Energy performance of 5 m piperazine was evaluated with an advanced stripper at the pilot scale, accounting for heat loss. Modeling studies indicated that heat loss at locations other than the heat source impacted the heat duty. For strippers with excess packing, the column was the most important source of heat loss, and values as low as 0.03 GJ/hr can cause pinch and reabsorption of CO2. Solvents like 5 m PZ are more affected by heat loss in the column due to a top-side temperature pinch at high lean loading. Heat loss impacts NGCC CO2 capture more than coal-based CO2 capture.

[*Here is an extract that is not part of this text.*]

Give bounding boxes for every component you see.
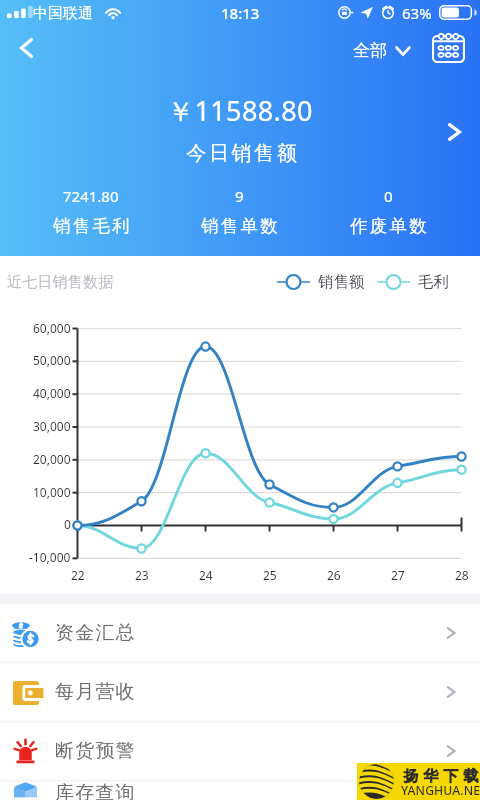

Surface temperature measurements pilot plants showed that heat loss was 50-75% controlled by natural convection. Measured heat loss was correlated with steam flowrate and wind speed and ranged from 8126 to 219668 Btu/hr, representing 35% of the measured heat rate on average. Net heat duty linearly varied with CO2 removal at low lean loading and was similar for coal and NGCC conditions at fixed removal. At 90% removal, net heat duty was about 2.5 GJ/t with 4 and 12% CO2 in the flue gas. 7 At NGCC conditions, strippers with finite packing can benefit from a flashing feed to the top of the column by using a hot bypass. A flashing feed was linked to a reduction in irreversibility of the stripper from temperature driving forces. It also reduces heat duty by up to 6% at fixed packing height and reduces packing requirement for a fixed steam heater size compared to a warm bypass. Lean loading and lean solvent rate were effective handles to maximize profitability of a fixed stripper design at low gas price. High ambient temperature operation can benefit from low pressure stripping to about 0.18 lean loading at 150 ℃ to maintain the cyclic capacity at reduced rich loading. At low gas price, the capture plant was able to maximize profitability even with a high heat duty of 2.7-3.1 GJ/t at a lean loading of 0.2-0.22 mol/mol. Heat recovery by partial water vapor condensation in a gas-liquid exchanger can be replaced by a direct contact condenser (DCC). The DCC improved gas cooling and reduced heat duty compared to the CO2 exchanger at 0.2 lean loading. The DCC when used with a 150 ℃/5.5 bar stripper can reduce the cost of capture compared to the base case by $3- 4/tonne at 15 ft of packing (optimum) but increases cost of capture by $6/tonne with a 120 ℃/2 bar stripper and 10 ft of packing (optimum). The DCC can work effectively with a solvent with a high heat of absorption and thermal stability.